### Material for the task
+ + + + +

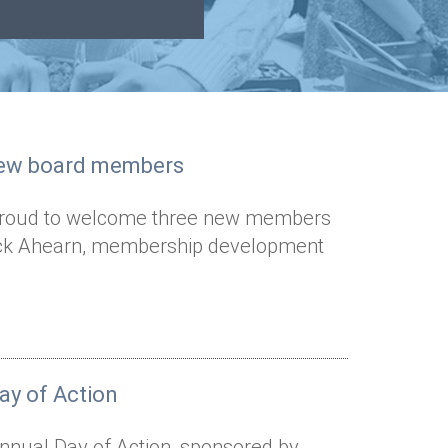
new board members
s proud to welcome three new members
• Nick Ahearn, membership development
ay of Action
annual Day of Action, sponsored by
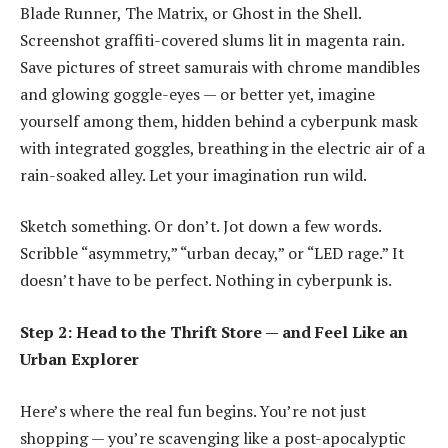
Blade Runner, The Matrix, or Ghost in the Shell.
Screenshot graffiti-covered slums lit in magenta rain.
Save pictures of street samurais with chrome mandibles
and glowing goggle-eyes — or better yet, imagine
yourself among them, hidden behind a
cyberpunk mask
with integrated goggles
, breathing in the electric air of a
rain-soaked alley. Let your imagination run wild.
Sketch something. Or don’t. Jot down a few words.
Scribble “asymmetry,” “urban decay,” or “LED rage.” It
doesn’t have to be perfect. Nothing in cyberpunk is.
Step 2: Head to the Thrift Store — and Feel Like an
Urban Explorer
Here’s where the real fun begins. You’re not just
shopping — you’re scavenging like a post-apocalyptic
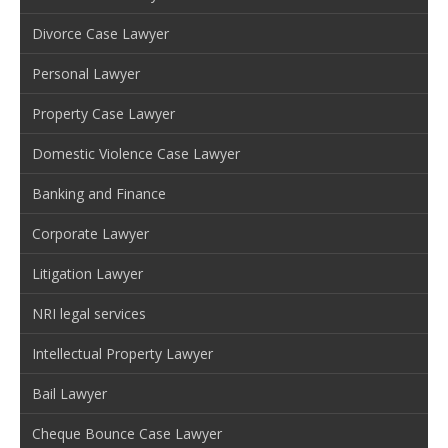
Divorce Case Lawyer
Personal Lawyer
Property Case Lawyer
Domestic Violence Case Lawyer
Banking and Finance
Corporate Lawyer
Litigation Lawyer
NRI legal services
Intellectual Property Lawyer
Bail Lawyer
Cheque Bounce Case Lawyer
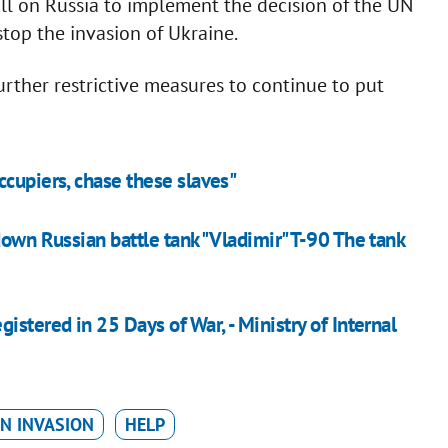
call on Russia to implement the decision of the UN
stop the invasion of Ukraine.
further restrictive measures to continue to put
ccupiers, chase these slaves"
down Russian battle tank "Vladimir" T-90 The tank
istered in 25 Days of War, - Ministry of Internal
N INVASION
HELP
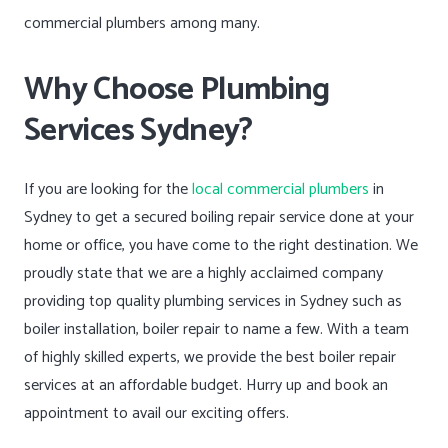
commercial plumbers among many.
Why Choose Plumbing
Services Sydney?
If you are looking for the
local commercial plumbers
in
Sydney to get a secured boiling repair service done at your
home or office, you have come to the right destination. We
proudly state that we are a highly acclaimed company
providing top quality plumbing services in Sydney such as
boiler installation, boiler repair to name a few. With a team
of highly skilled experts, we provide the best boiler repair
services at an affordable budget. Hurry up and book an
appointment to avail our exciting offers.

+ + + + +

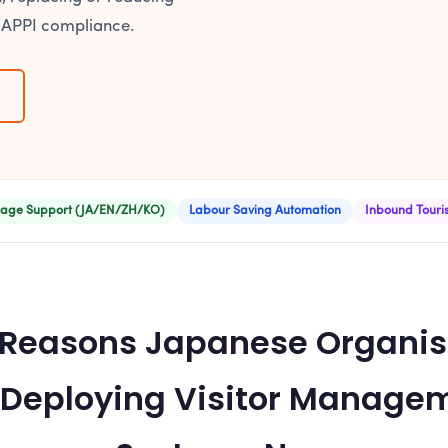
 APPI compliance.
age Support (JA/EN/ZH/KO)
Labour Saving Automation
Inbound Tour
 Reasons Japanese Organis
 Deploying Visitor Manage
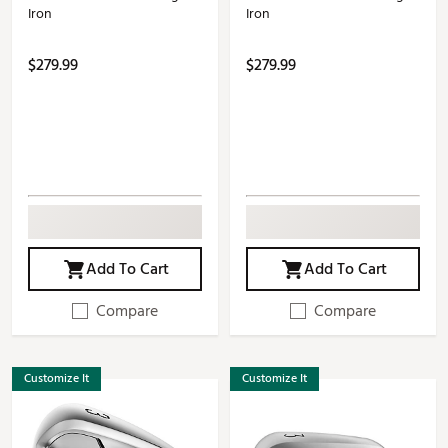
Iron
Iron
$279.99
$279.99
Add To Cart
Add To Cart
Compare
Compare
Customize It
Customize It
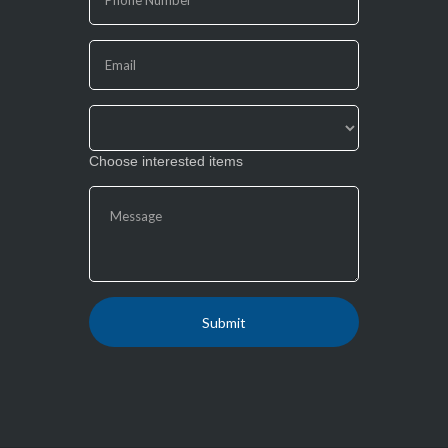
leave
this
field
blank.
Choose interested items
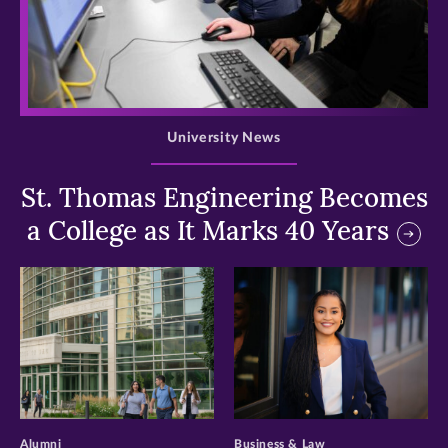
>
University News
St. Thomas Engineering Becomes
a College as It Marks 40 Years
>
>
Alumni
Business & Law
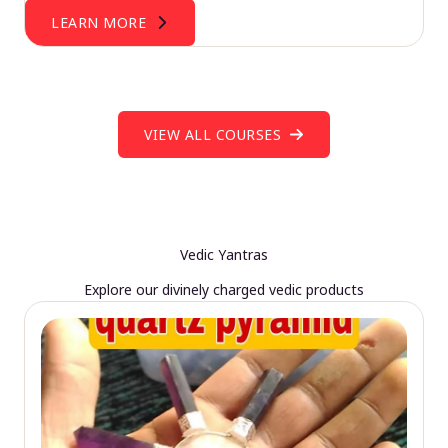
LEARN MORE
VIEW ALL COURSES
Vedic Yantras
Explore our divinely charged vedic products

+ + + + +

### Exercise description
Exactly reproduce the lines above, starting at the one that contains "NRI legal services" and ending at the one that contains "appointment to avail our exciting offers.", both inclusive; leave the pictures out and add no other lines.

### Answer section
NRI legal services
Intellectual Property Lawyer
Bail Lawyer
Cheque Bounce Case Lawyer
call on Russia to implement the decision of the UN
stop the invasion of Ukraine.
further restrictive measures to continue to put
ccupiers, chase these slaves"
down Russian battle tank "Vladimir" T-90 The tank
istered in 25 Days of War, - Ministry of Internal
N INVASION
HELP
commercial plumbers among many.
Why Choose Plumbing
Services Sydney?
If you are looking for the
local commercial plumbers
in
Sydney to get a secured boiling repair service done at your
home or office, you have come to the right destination. We
proudly state that we are a highly acclaimed company
providing top quality plumbing services in Sydney such as
boiler installation, boiler repair to name a few. With a team
of highly skilled experts, we provide the best boiler repair
services at an affordable budget. Hurry up and book an
appointment to avail our exciting offers.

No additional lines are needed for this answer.